In section 31 of Munkres' Topology text on regular and normal spaces, he often assumes for the theorems and interesting results that regular/normal spaces have closed point sets (i.e. the space is $T_1$). But he also makes it clear that the implications $$ \text{normal} \implies \text{regular} \implies \text{Hausdorff}$$ are only valid when the topological space is $T_1$; because Hausdorff spaces are always $T_1$, but that normal and regular spaces need not be $T_1$ (e.g. a two point set in the trivial topology). That much is clear.
However, when working some of the problems, specifically exercise 1, he makes no assumption that the space is $T_1$, just that it is regular. I spent some time on this without assuming the space was $T_1$, which makes the solution quite simple in that case, but I was adamant that I couldn't assume that. After spending too much time thinking about it I caved and looked at the solution, which assumed that one-point sets were closed ($T_1$).

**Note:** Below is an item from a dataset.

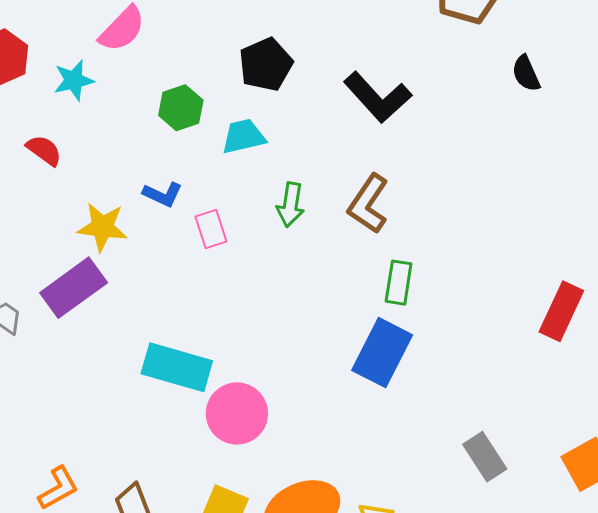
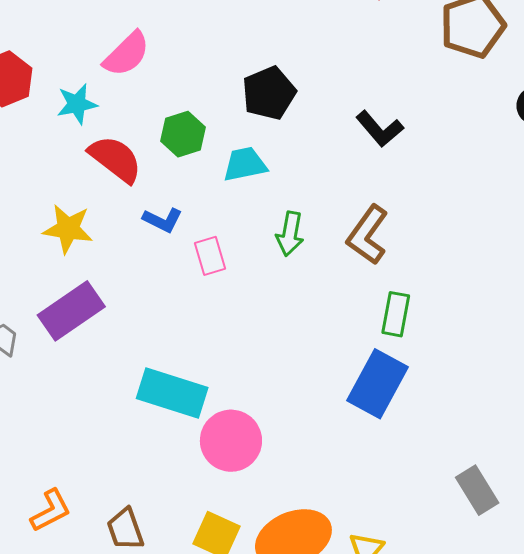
black L-shape: (378, 97) -> (380, 129), size x0.7
red semicircle: (44, 150) -> (115, 159), moved, size x1.5
yellow star: (102, 227) -> (68, 229), moved

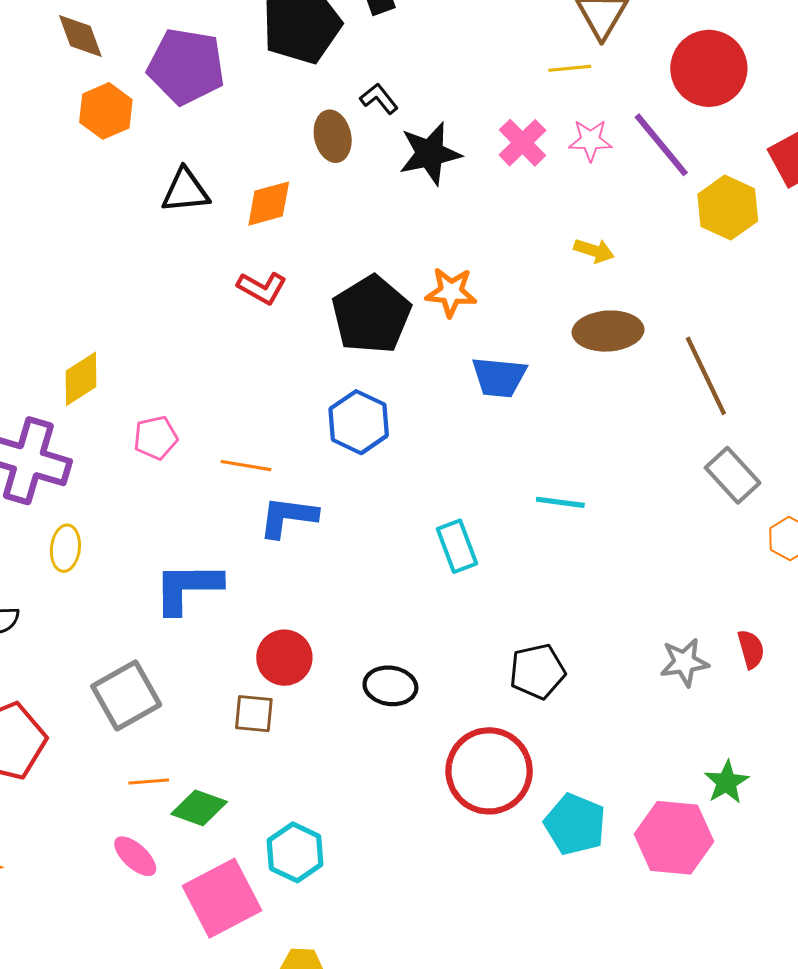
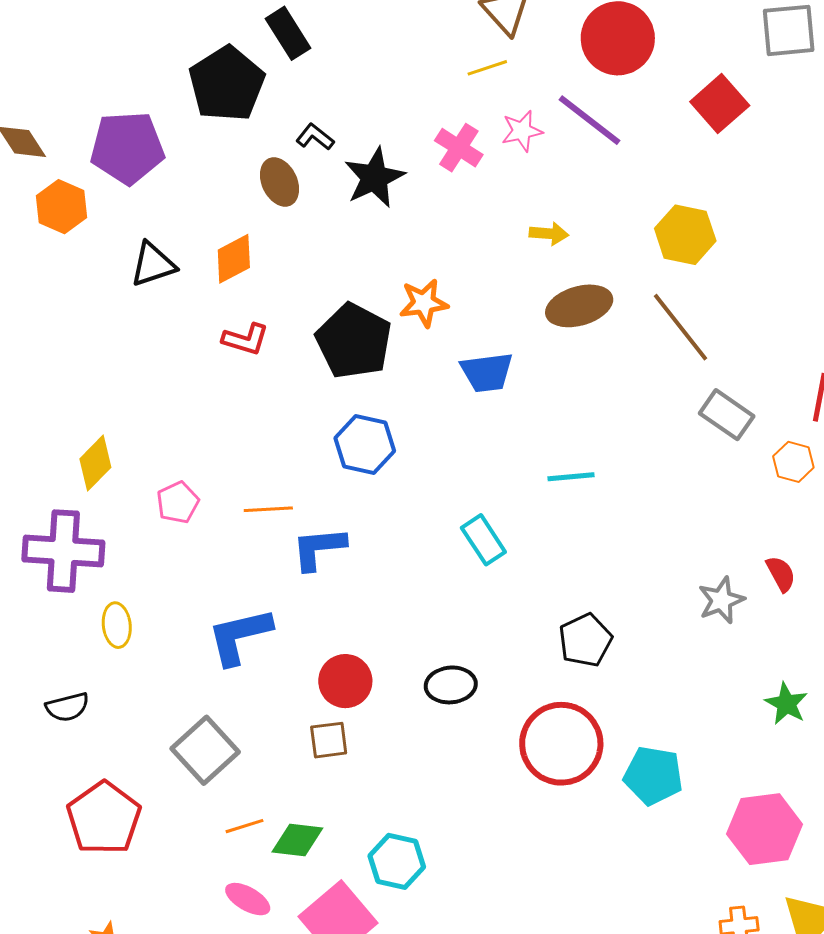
yellow hexagon: (728, 208) -> (685, 235), moved
pink hexagon: (674, 838) -> (765, 829), moved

Am I crazy or is Munkres only having us consider regular/normal spaces that are $T_1$ since those are the most interesting?
You’re not crazy: you just didn’t look closely enough at his definition. If you look closely at the definition of regularity at the beginning of Section $31$, you’ll see that the property is defined only for spaces in which singletons are closed, i.e., only for $T_1$ spaces. What he calls regular is what I (and other sensible people :-)) call $T_3$, so that the $T_k$ properties form a real hierarchy. Unfortunately, his definition is not uncommon, though Wikipedia uses the definitions that I prefer while noting the variants. Both usages are common enough that you simply have to learn which one any given author uses.